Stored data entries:
BEGIN
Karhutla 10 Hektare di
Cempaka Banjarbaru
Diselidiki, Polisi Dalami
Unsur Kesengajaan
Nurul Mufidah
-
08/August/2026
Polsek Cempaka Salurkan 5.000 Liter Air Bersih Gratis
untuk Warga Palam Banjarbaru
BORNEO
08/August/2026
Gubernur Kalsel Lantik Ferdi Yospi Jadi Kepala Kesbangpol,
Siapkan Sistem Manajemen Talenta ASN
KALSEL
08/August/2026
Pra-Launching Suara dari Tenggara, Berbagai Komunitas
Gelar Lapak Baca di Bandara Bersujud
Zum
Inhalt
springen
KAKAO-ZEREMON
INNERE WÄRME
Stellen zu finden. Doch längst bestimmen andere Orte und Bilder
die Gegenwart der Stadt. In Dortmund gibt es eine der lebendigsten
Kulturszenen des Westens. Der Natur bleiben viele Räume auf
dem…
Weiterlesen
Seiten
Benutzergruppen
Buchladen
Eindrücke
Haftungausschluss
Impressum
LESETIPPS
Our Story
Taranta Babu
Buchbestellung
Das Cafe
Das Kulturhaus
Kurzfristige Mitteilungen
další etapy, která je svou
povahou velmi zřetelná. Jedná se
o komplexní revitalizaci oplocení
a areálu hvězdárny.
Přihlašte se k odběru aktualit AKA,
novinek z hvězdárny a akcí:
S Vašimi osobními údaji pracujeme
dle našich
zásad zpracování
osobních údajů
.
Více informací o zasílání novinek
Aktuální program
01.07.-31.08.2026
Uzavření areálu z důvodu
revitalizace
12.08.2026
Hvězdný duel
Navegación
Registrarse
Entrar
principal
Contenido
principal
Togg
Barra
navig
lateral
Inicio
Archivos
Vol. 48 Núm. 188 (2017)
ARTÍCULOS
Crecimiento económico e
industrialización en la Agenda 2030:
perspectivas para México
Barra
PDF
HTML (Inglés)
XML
END
BEGIN
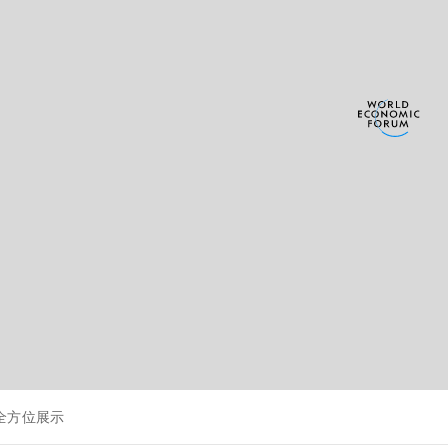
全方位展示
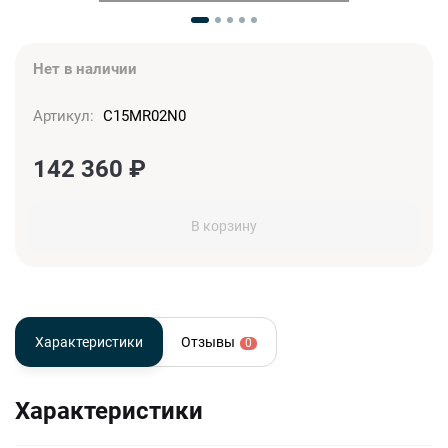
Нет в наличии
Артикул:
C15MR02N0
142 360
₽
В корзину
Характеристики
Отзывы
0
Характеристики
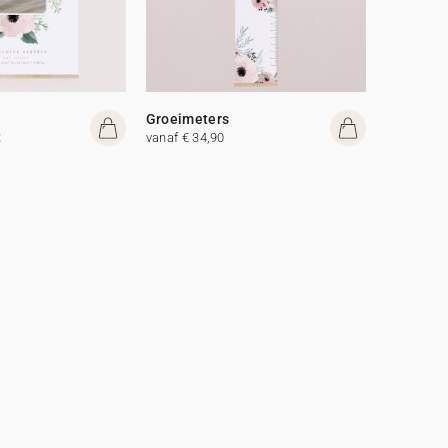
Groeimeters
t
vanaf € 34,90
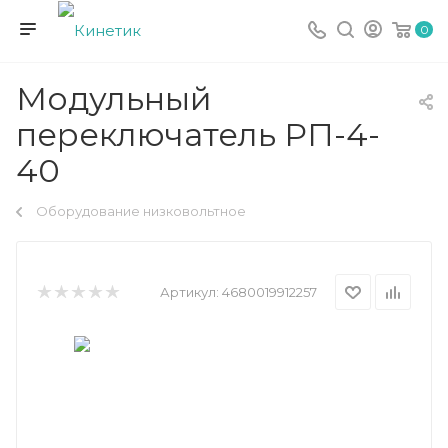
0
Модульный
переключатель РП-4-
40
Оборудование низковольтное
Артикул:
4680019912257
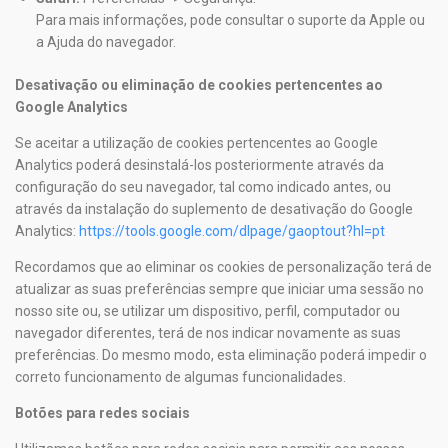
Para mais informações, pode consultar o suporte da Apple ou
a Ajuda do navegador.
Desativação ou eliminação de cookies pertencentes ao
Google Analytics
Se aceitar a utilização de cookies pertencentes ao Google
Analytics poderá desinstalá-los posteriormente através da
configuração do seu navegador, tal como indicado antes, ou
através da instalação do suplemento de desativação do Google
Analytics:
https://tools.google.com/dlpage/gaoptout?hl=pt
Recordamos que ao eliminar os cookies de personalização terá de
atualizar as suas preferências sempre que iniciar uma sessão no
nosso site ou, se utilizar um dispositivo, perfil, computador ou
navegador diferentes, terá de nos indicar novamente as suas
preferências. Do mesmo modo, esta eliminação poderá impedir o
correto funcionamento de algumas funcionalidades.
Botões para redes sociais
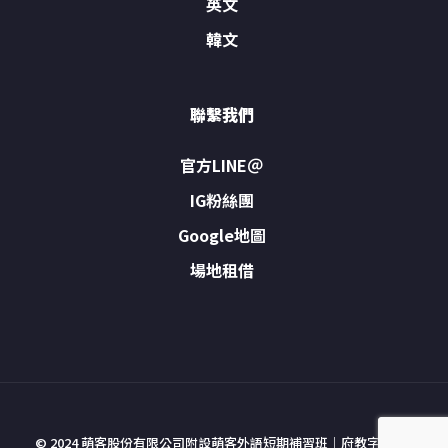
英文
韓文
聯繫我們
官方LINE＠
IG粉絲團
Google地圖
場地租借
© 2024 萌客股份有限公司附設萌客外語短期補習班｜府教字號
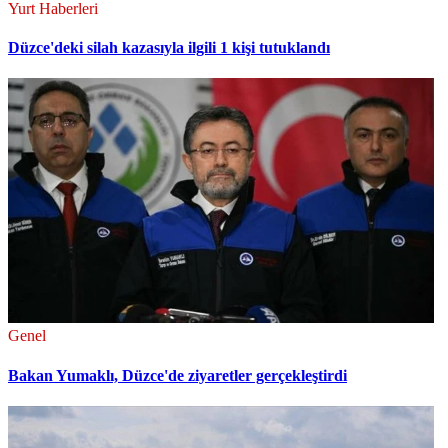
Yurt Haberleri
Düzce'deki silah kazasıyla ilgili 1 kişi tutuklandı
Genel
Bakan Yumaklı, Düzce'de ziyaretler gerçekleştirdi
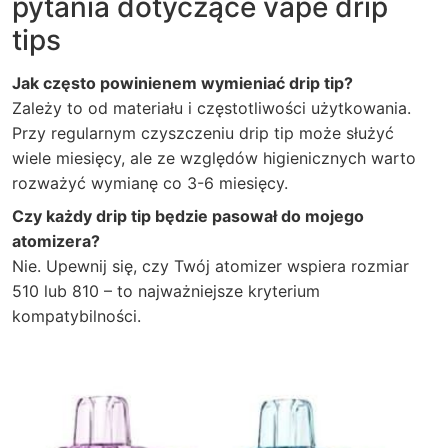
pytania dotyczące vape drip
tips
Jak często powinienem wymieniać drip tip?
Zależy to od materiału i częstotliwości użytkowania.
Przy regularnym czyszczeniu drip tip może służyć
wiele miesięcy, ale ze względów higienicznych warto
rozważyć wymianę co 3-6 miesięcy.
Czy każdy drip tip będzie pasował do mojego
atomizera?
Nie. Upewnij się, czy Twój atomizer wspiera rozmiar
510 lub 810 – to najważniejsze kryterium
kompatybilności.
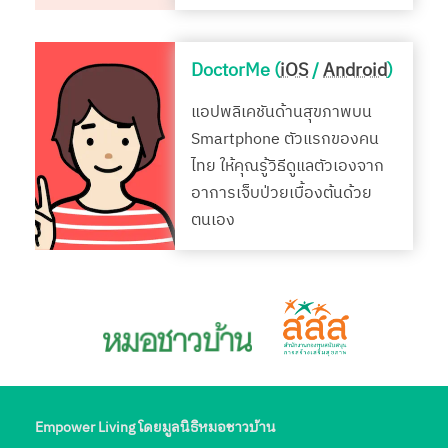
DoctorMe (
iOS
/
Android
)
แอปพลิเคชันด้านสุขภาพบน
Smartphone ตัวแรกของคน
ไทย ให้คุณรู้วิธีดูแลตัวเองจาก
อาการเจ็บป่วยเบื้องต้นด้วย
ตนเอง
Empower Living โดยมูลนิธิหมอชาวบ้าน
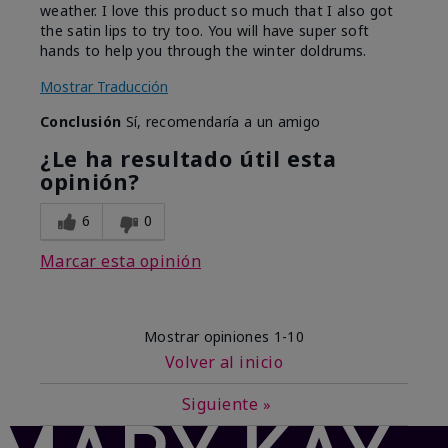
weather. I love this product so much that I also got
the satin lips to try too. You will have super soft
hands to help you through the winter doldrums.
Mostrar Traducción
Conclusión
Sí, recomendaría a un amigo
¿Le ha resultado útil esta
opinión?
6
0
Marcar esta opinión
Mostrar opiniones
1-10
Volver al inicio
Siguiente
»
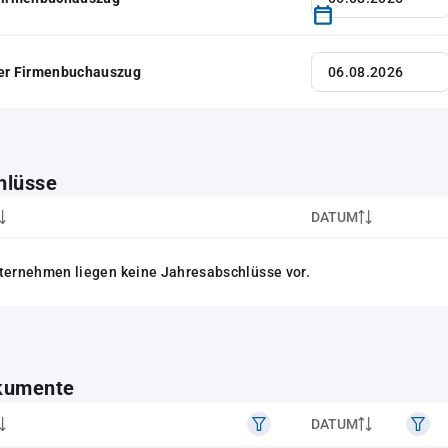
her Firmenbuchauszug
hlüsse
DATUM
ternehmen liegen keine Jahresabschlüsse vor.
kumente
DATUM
END
→ **Instructions for the task**
Figure out how many lines above hold "suas", then give that number alone.

→ **Expected answer**
2